Les productions agricoles les plus cultivées dans la commune de Ouanaminthe sont le maïs et l’arachide. Ce dernier est cultivé dans la section communale de Savane-Longue (l’une des 5 sections communales de Ouanaminthe) et le maïs est beaucoup plus cultivé dans la Plaine de Maribaroux. D’abord, Haïti n’a aucune irrigation sur la rivière Massacre jusqu’à 2021 où le gouvernement haïtien a tenté de construire sa première prise d’irrigation. Ce qui prouve que la rivière n’est pas exploitée par les Haïtiens pour l’arrosage des terres agricoles. Ensuite, du côté haïtien, la rivière Massacre n’est pas curée, ce qui occasionne des dégâts considérables sur les rares plantations de maïs quand la rivière est en crue. Les espaces cultivables sont nettement abandonnés et les plantations sont remplacées par des maisons et sans oublier l’installation du Parc Industriel de la CODEVI dans la plaine de Maribaroux. Les cultivateurs sont obligés d’entreprendre d’autres activités pour faire face à la faim. Ajouter à cela, la faiblesse des institutions du pays qui le conduit à la mauvaise gestion de ses ressources naturelles dont la rivière Massacre. L’Etat haïtien constate le problème sans pouvoir rien faire ni apporter des solutions. La Rivière Massacre malgré son faible débit (en aval) du côté haïtien continue à déverser dans la mer et ne contribue à rien pour l’agriculture haïtienne. Une véritable perte en permanence pour la RH.

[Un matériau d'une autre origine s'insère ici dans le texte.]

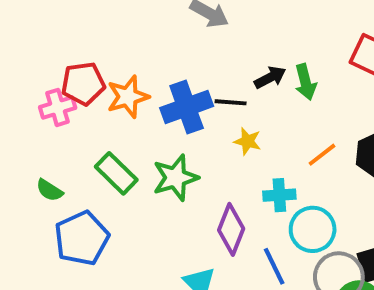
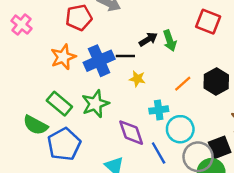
red pentagon: (83, 84) -> (79, 18), moved
pink cross: (58, 107) -> (21, 25), moved, turned -30
green semicircle: (50, 190) -> (35, 125), moved, size x1.5
purple diamond: (231, 229) -> (131, 133), turned -36
blue pentagon: (82, 238) -> (64, 144), moved

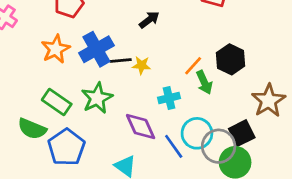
green arrow: (170, 41) -> (204, 82), moved
black line: (125, 56) -> (121, 60), moved
cyan circle: (180, 129) -> (197, 133), moved

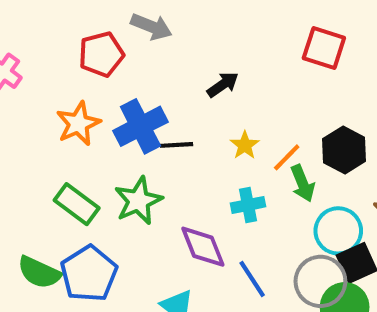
yellow star: (141, 65) -> (245, 145), moved, turned 30
green semicircle: (32, 129) -> (39, 272), moved
cyan circle: (197, 133) -> (338, 231), moved

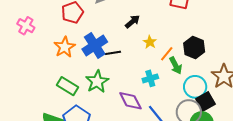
yellow star: (245, 145) -> (150, 42), moved

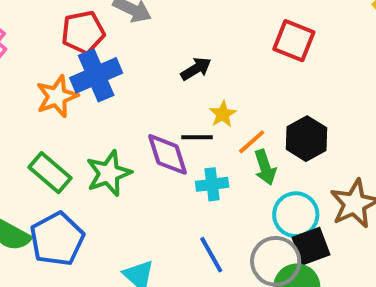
blue cross: (95, 46) -> (96, 75), moved
black line: (113, 53) -> (197, 137), moved
purple diamond: (130, 101) -> (168, 154), moved

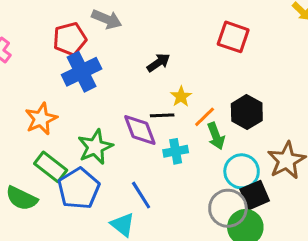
orange star: (57, 96) -> (41, 119), moved
green rectangle: (50, 173) -> (51, 167), moved
blue pentagon: (57, 239) -> (79, 188), moved
blue line: (211, 255) -> (141, 195), moved

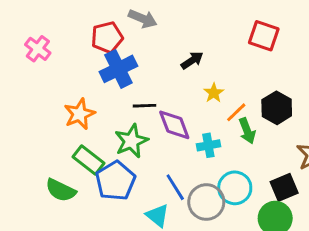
black line: (162, 115) -> (145, 106), moved
cyan circle: (242, 171) -> (235, 188), moved
gray circle: (228, 208) -> (206, 202), moved

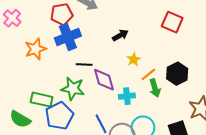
orange star: (80, 114) -> (36, 49), moved
green star: (131, 141) -> (73, 89), turned 30
green rectangle: (89, 160) -> (42, 100), turned -30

Ce qui est mauvais pour l’un est peut-être bon pour l’autre. La négligence de la RH profite à la République Dominicaine qui exerce un contrôle permanent sur la rivière. La RD à travers ses prises d’irrigation (environ 10) augmente sa quantité de productivité agricole. La plaine de Dajàbon (RD) est le grand bénéficiaire de l’irrigation. Les terrains agricoles de Dajàbon (RD) sont bien irrigués par des systèmes de canaux permettant la culture du riz en abondance. Selon PROGEREN III (2008), la province de Dajàbon est une terre éminemment agricole. L’Agriculture occupe plus de la moitié de la superficie de toute la province soit 509 km2  sur 1009 km2 qui est égal à 50.4% de la province. La Rivière Massacre est le bassin versant qui arrose plus de terres agricoles dans la province de Dajàbon soit précisément 182 km2 suivi de la Rivière Yaque du Nord (163.34 km2). La République Dominicaine exerce ses prises d’irrigations en amont sur la rivière ce qui leur facilite la pression du débit de l’eau. De plus la RD a, à sa disposition, des matériels de qualité pouvant assurer l’irrigation en très grande quantité. Le pays voisin a vu augmenter ses productivités agricoles (sa richesse) suite à l’irrigation d’une bonne partie de ses terres.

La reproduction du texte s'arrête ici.